Top of Data to examine

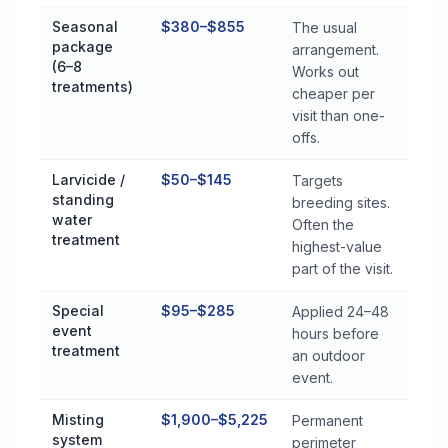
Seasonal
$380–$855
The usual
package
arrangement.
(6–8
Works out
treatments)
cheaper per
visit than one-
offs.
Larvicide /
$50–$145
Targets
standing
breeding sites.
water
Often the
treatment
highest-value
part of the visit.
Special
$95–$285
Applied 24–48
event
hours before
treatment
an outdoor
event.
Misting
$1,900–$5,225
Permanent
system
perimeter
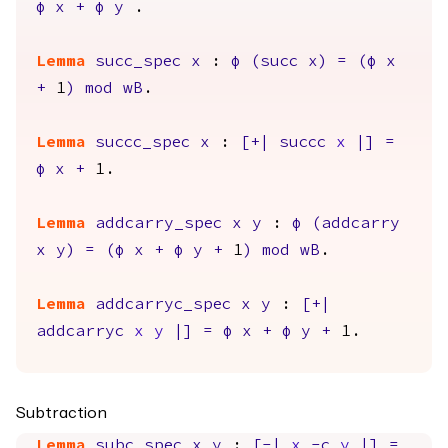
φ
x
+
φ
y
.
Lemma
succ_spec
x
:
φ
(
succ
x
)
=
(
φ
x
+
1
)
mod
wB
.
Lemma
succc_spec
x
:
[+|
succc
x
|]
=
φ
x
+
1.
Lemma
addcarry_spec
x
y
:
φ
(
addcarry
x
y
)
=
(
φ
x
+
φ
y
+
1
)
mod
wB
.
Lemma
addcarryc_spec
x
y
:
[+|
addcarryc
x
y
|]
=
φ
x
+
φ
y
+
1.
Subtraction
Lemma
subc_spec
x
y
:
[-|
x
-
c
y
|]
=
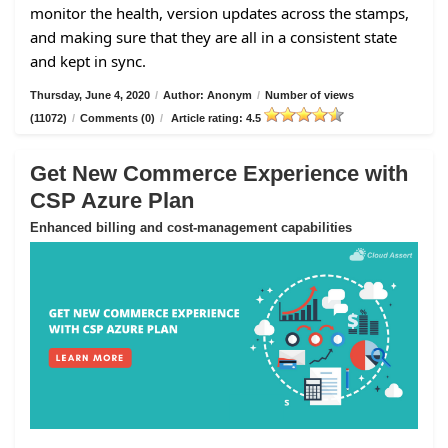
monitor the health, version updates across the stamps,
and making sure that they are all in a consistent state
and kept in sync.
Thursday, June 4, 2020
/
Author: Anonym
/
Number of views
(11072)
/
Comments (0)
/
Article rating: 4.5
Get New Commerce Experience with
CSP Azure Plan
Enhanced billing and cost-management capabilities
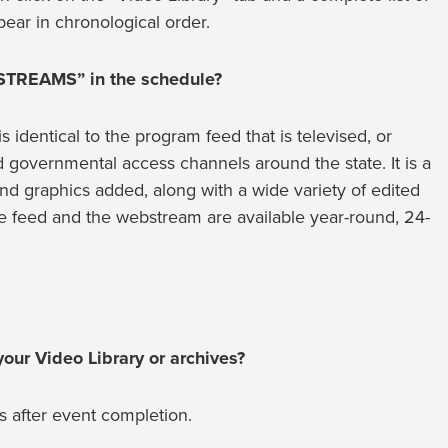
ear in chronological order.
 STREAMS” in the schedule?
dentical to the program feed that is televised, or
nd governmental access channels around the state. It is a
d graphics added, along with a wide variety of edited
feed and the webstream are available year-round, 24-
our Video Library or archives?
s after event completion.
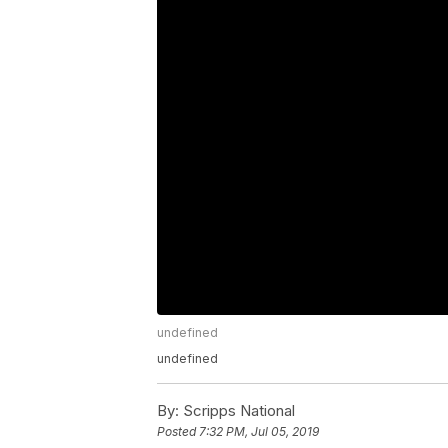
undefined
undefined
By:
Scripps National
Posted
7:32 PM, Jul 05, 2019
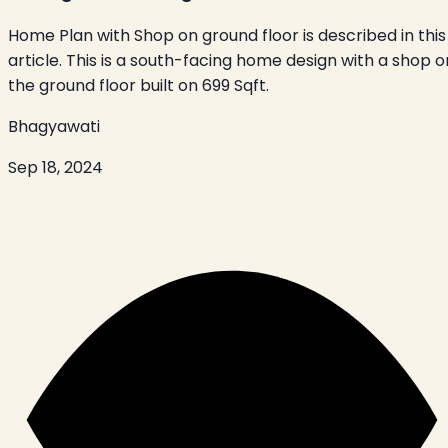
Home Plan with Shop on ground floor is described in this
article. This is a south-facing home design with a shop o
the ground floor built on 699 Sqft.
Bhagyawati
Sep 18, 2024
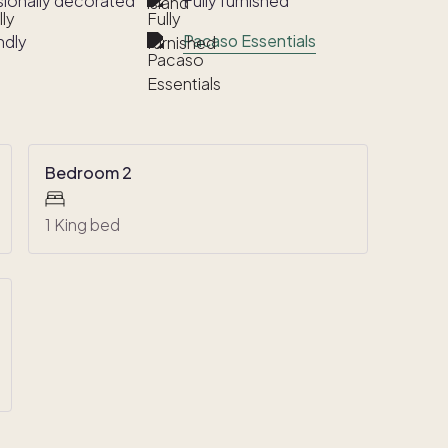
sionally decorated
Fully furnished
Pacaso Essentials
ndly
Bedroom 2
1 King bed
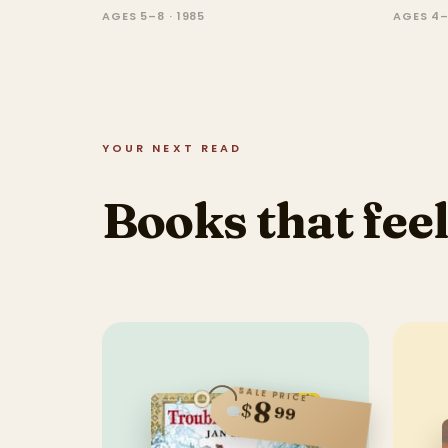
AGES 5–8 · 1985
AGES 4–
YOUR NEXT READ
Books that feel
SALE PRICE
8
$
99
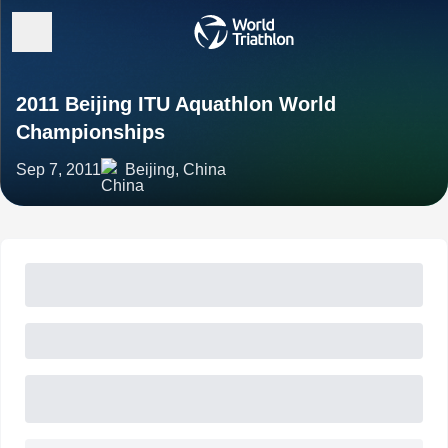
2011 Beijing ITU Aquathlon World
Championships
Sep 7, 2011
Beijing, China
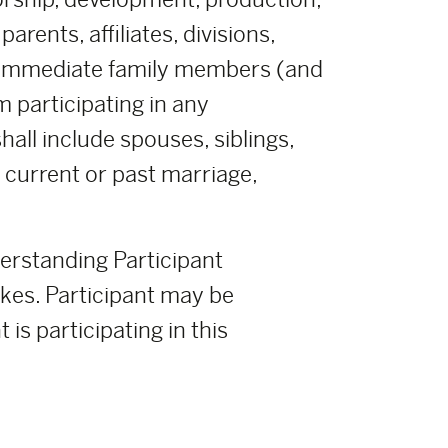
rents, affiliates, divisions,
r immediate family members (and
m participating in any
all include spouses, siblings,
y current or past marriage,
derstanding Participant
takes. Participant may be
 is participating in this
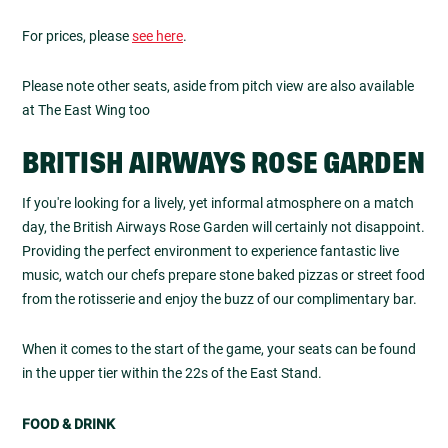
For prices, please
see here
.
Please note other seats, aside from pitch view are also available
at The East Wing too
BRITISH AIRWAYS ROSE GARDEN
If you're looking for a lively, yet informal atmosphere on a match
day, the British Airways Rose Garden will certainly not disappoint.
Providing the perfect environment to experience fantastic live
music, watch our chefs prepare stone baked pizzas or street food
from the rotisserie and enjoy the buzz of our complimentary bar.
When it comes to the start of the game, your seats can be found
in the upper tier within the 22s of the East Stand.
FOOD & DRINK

Bottom of Data to examine
Top of Data to examine

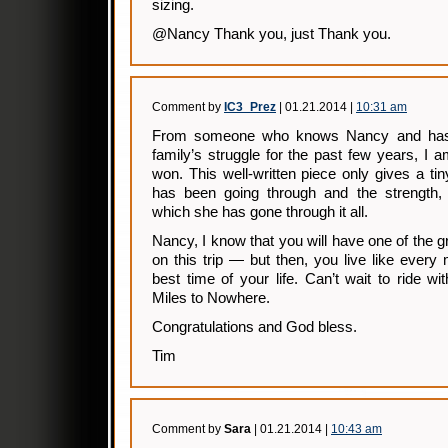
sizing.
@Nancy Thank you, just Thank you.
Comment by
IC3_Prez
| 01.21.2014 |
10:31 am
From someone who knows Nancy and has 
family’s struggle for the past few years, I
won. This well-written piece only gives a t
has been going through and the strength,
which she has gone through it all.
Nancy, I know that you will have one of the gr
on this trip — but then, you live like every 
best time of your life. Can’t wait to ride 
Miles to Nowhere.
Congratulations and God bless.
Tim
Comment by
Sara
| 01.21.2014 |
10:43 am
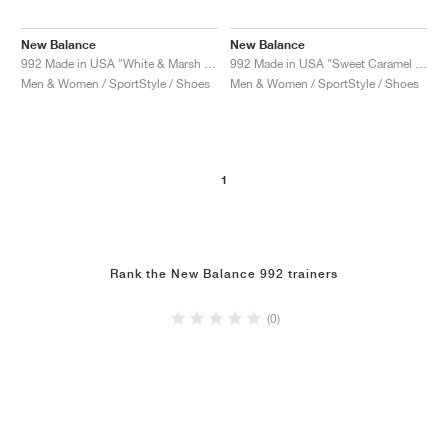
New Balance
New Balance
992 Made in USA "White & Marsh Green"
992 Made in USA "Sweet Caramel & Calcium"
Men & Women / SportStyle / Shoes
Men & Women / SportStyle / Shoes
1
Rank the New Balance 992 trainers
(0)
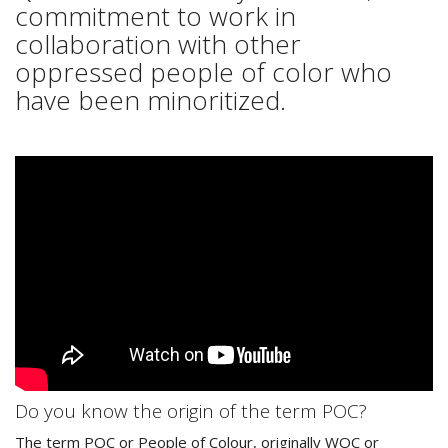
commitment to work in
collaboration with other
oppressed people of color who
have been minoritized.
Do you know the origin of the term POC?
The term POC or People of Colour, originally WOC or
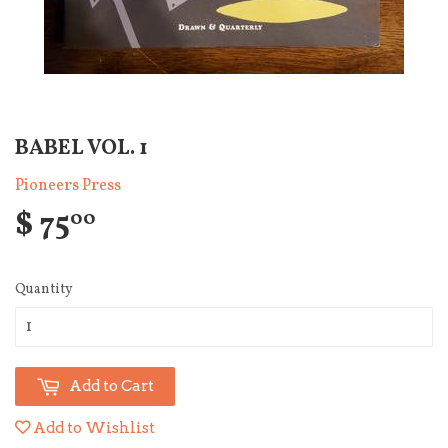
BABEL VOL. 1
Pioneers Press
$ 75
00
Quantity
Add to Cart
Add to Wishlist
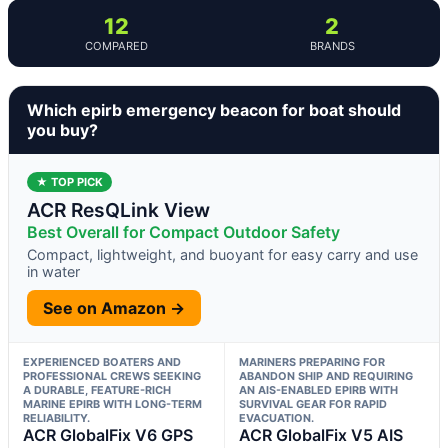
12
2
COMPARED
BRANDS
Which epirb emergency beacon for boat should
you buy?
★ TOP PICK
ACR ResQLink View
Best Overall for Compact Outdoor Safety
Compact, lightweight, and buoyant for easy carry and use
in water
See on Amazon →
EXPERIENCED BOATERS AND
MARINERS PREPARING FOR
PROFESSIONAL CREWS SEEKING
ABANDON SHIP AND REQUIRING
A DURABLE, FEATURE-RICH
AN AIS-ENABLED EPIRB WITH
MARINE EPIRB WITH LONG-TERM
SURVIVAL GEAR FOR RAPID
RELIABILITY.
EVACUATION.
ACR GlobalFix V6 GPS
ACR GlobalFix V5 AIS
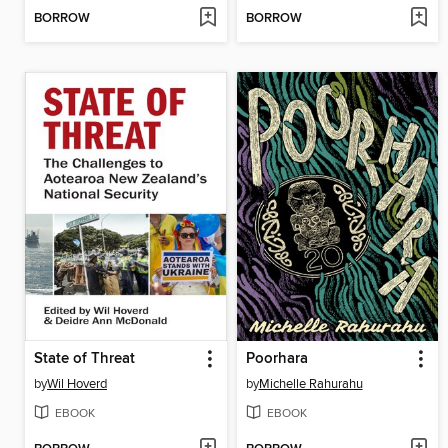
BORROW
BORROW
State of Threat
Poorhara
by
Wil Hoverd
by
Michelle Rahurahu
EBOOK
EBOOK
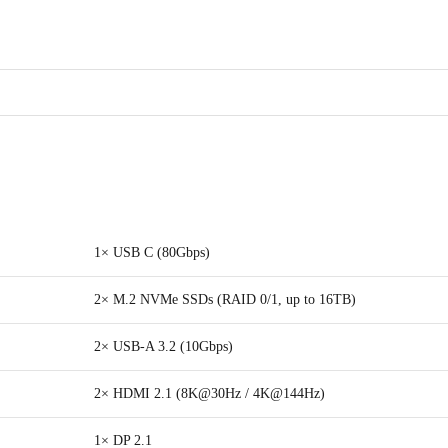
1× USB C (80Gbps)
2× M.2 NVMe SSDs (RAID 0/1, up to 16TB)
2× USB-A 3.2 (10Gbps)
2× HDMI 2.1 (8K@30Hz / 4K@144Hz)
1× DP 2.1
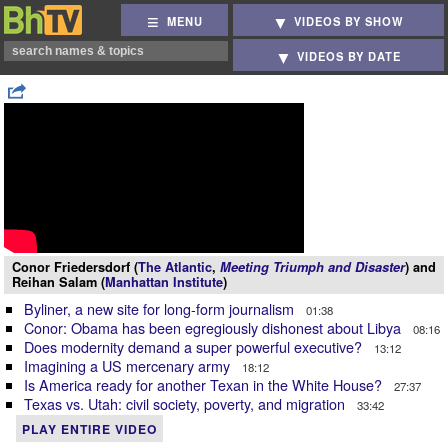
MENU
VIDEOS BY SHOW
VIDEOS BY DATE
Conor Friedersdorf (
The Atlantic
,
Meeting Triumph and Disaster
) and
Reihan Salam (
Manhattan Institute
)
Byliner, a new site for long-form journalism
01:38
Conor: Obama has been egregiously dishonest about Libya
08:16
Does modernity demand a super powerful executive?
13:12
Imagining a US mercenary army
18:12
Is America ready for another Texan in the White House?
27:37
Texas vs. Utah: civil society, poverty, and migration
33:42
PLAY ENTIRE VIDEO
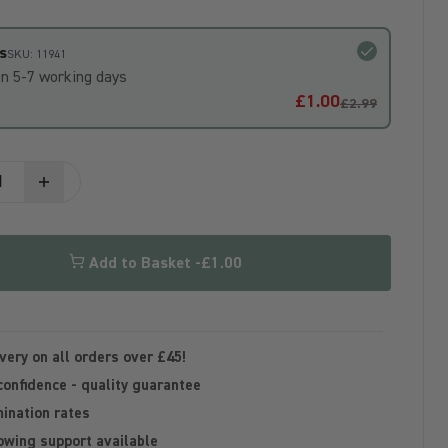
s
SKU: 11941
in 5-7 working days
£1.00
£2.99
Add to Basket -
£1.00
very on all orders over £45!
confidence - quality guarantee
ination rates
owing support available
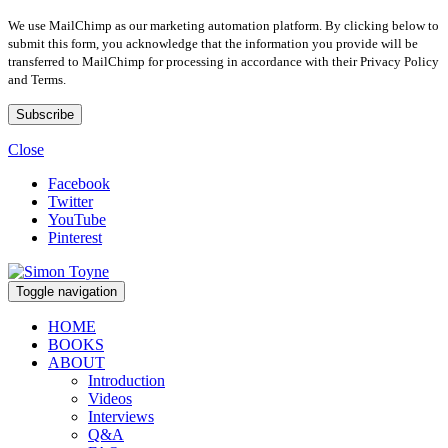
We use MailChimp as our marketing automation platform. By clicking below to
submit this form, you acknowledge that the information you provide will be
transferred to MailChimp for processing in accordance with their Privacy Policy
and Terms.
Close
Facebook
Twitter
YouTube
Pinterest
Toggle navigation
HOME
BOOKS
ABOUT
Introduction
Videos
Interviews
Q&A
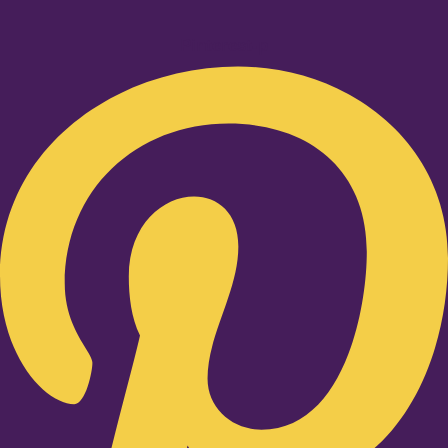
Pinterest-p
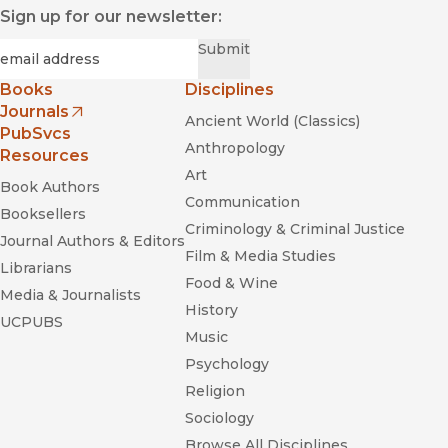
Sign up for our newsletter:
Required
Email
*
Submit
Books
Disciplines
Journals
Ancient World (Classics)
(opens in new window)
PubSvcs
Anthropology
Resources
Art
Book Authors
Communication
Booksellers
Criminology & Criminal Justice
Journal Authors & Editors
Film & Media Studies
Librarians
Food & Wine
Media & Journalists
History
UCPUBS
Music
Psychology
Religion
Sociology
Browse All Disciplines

Bottom of Data to examine

### Exercise prompt
Go through the listing, find each line with the word "seats", and copy it.

### Answer box
Please note other seats, aside from pitch view are also available
When it comes to the start of the game, your seats can be found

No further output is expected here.